На эту тему память заговорила охотнее. К делу козёл приступил прямо с утра. Лишние носильные вещи и ценности оставил у знакомых педобиров, с ними же и накатил для начала. Потом завернул в деревеньку Калушовку, где его хорошо знали с плохой стороны. Там он подудолил местный электорат на два пузыря самогона, настоенного на курячьих говнах, и маленького лосёнка, которого он отдуплил там же, у плетня, а тушу прихватил с собой. Переднюю половину он отдал знакомому сталкеру-стервятнику Шансу, встреченному на тракте. Шанс в благодарность угостил бидоном мухоморного пива, до которого козёл был охоч, особенно по первой пьяни. Где и как он употребил его — на сей счёт память загадочно молчала.
Дальше нарисовалась лесная полянка, заросшая одуванчиками.

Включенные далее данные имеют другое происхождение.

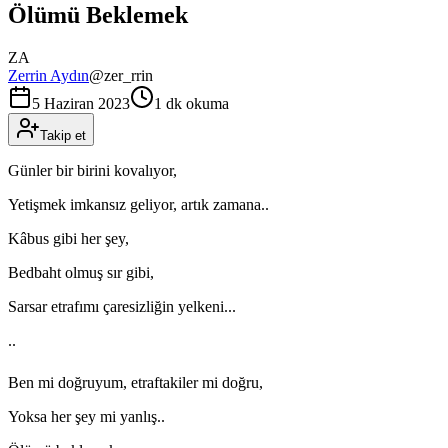
Ölümü Beklemek
ZA
Zerrin Aydın
@
zer_rrin
5 Haziran 2023
1 dk okuma
Takip et
Günler bir birini kovalıyor,
Yetişmek imkansız geliyor, artık zamana..
Kâbus gibi her şey,
Bedbaht olmuş sır gibi,
Sarsar etrafımı çaresizliğin yelkeni...
..
Ben mi doğruyum, etraftakiler mi doğru,
Yoksa her şey mi yanlış..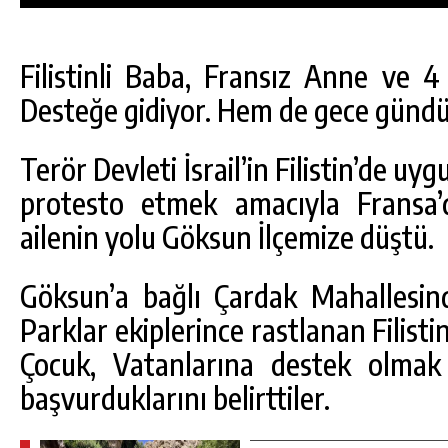
Filistinli Baba, Fransız Anne ve 4 Ç
Desteğe gidiyor. Hem de gece gündü
Terör Devleti İsrail’in Filistin’de uy
protesto etmek amacıyla Fransa’d
ailenin yolu Göksun İlçemize düştü.
Göksun’a bağlı Çardak Mahallesi
Parklar ekiplerince rastlanan Filisti
DA
GÖKSUN HAFIZLIK KIZ KUR’AN KURSU
Çocuk, Vatanlarına destek olmak
ÖĞRENCILERINE DARENDE GEZISI.
başvurduklarını belirttiler.
GÜNLÜK HABER AKIŞI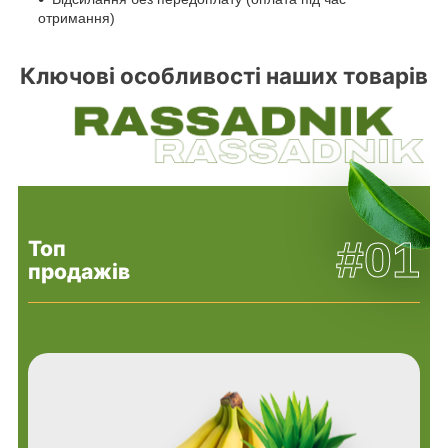
отримання)
Ключові особливості наших товарів
#01
Топ
продажів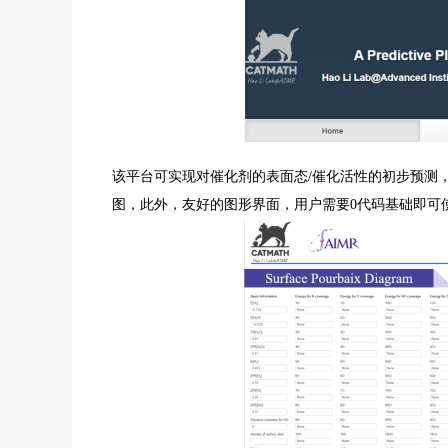
该平台可实现对催化剂的表面态/催化活性的初步预测
图，此外，友好的图形界面，用户需要0代码基础即可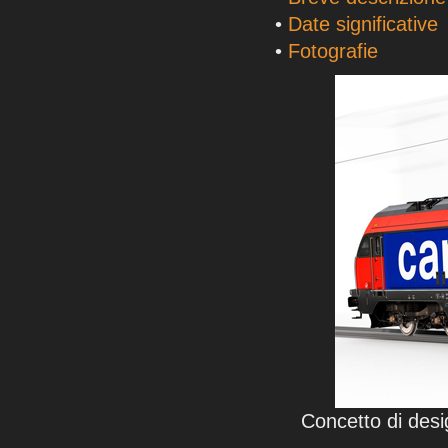
•
Date significative
•
Fotografie
Concetto di desi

Септимий обожал их страстно. Однако ж, в одуванах попалась какая-то подлая травка, от которой козлиный желудок немедленно вспучило. Пришлось проблеваться. В процессе Попандопулос измарал бороду, попытался отмыть её самогоном, стало ещё хуже. Расстроился, от расстройства высосал полбутылки, закусывая крапивой. Зачем-то срубил мечом деревце. Потом сражался с ежом-грибником, некстати прогуливавшемся в тех местах. Ежак оказался то ли бронированным, то ли чересчур увёртливым. Во всяком случае, существенно улучшить его Септимий не смог, несмотря на все старания. К тому же в корзиночке у скромного грибника были не только грибы, но и тесла-шокер — оружие редкое и не особо опасное, но очень неприятное в действии. Пока Попандопулос очухивался, колючая джигурда сдристнула, ещё и прихватив с собой бутылку козлиного самогона в качестве трофея. Исчезли и остатки лосятины. Также куда-то проебался колокольчик из носа. Впрочем, эти утраты случилась ещё до встречи с ежаком. Что нисколечко не утешало.

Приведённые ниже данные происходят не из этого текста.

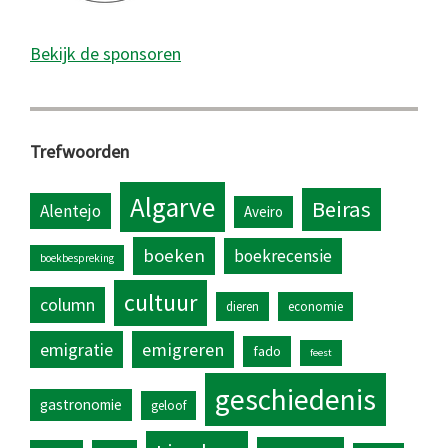
Bekijk de sponsoren
Trefwoorden
Algarve
Beiras
Alentejo
Aveiro
boeken
boekrecensie
boekbespreking
cultuur
column
dieren
economie
emigratie
emigreren
fado
feest
geschiedenis
gastronomie
geloof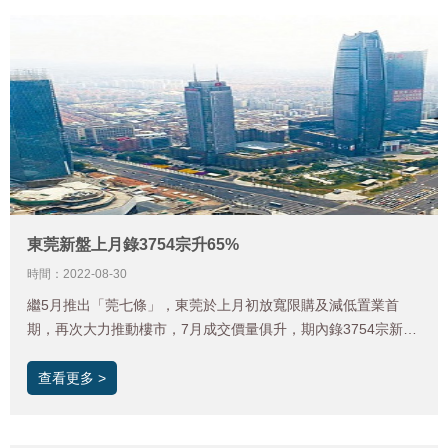
東莞新盤上月錄3754宗升65%
時間：2022-08-30
繼5月推出「莞七條」，東莞於上月初放寬限購及減低置業首
期，再次大力推動樓市，7月成交價量俱升，期內錄3754宗新盤
成交，按月增65%，新盤平均成交價亦錄約15%升幅。二手房網
簽成交亦按月增加29%至7月的2052宗，成交價突破每方米2萬
查看更多 >
人民幣關口，屬歷史高位。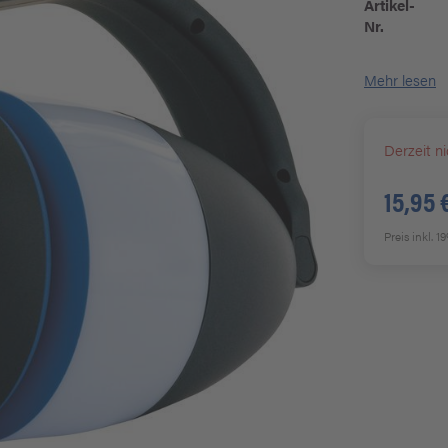
Artikel-
Nr.
Mehr lesen
Derzeit ni
15,95 
Preis inkl. 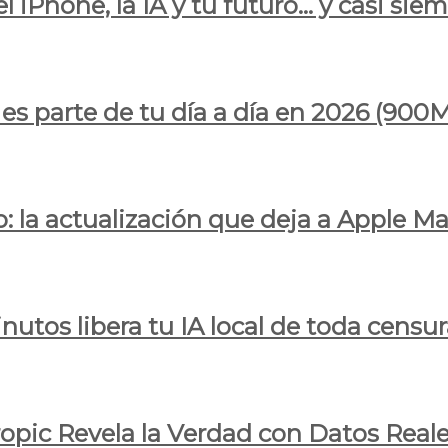
l iPhone, la IA y tu futuro… y casi sie
ya es parte de tu día a día en 2026 (
 la actualización que deja a Apple Ma
utos libera tu IA local de toda censur
ropic Revela la Verdad con Datos Real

Потом был хутор с виноградником. Там его пытались огреть оглоблей, зато потом вынесли чудесное кьянти, лишь бы отвязался. Ещё он бегал за диким вепрем с красивой задницей и вроде как даже догнал. Засим в памяти зиял провал с осыпающимися краями.
Исчерпав, таким образом, свой внутренний мир до дна, козёл решил, что пришла пора свежих впечатлений. Без которых было невозможно понять, в каком он состоянии, где он, а главное — как жить дальше.